Symbion bought Kibuye Power 1 after the plant went into liquidation when it failed to pay its creditors. PHOTO | CYRIL NDEGEYA 


Symbion Power, the American electricity generation firm that took over the Kibuye Power 1 methane gas-to-electricity power plant will embark on a phased increase of the unit’s generation capacity from 3.6 to 50MW over the next three years.

Symbion bought Kibuye Power 1 (KP1) at an undisclosed price after the plant went into liquidation when it failed to pay its creditors. The American company now says it plans to increase generation capacity first to 25MW by 2018 and eventually to 50MW by 2019. 

“The plant (Kibuye Power 1) was handed over to us last week and we are currently focused on getting it restarted because it was shut down during the sale process. We will start the upgrade early next year and have 25MW within 16 months of commencing work,” Symbion’s chief executive officer Paul Hinks said.

KP1 is the second power project Symbion is developing on Lake Kivu after signing an earlier concession and power purchase agreements for another 56MW methane to power plant on Lake Kivu last December. Under that agreement, the first 14MW are expected in 2018.

The upgrade of KP1, will give Symbion a combined gas-to-electricity capacity of 106MW on Lake Kivu that will be almost equal to the current 119MW of installed generation capacity or nearly  50 per cent of Rwanda’s current  supply that includes imports. Symbion says it expects to invest around $350 million in the two projects.

“Rwanda is an incredibly beautiful country blessed with exceptional leadership and an outstanding population of proud, industrious millennials. In a period of only 22 years it has transformed itself into an investment destination ranked second only to Mauritius in the World Bank’s annual Doing Business Index,” Mr Hinks said.

Explaining why his company is increasingly investing in Rwanda energy sector adding that its 12 million  strong population was more of an asset.

Dogged by shareholders’ wrangles coupled with court cases, in Rwandan and international courts KP1 has been operating below capacity.
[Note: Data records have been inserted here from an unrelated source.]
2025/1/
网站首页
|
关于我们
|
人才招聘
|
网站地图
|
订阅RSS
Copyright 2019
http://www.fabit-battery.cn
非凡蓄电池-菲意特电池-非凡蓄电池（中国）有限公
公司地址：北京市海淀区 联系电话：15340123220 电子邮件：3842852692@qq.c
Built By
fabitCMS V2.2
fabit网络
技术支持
While the plant was designed to generate 5MW, it has been adding only 2MW the national grid.

Dane Associates, a Scottish firm owned 70 per cent in the project before Rwandan government successfully filed for liquidation of KP1. Dane Associates sought redress through international arbitration accusing Rwanda of breaching its contractual obligations under the project.

The bad blood between the Rwanda government and Dane Associates came to the fore in 2005 when the latter allegedly failed to account for $3 million in pre-project costs.

American independent power producers have taken a keen interest in the Lake Kivu methane gas projects and are now eyeing the Democratic Republic of Congo side.

Another US firm, Contour Global, is also producing 26MW in the lake, further validating the reliability and safety of the gas extraction methodology.

“We anticipate that Rwanda and the DRC will collaborate for Lake Kivu gas extraction and on our own part we are willing to assist DRC with technological support so that they too can safely and efficiently extract methane gas from their side of the lake.

The methane in Lake Kivu is estimated to be sufficient to generate 700 MW of electricity over a period of 55 years. Rwanda’s share of the total generation potential is about 350 MW, with the rest being DRC’s share.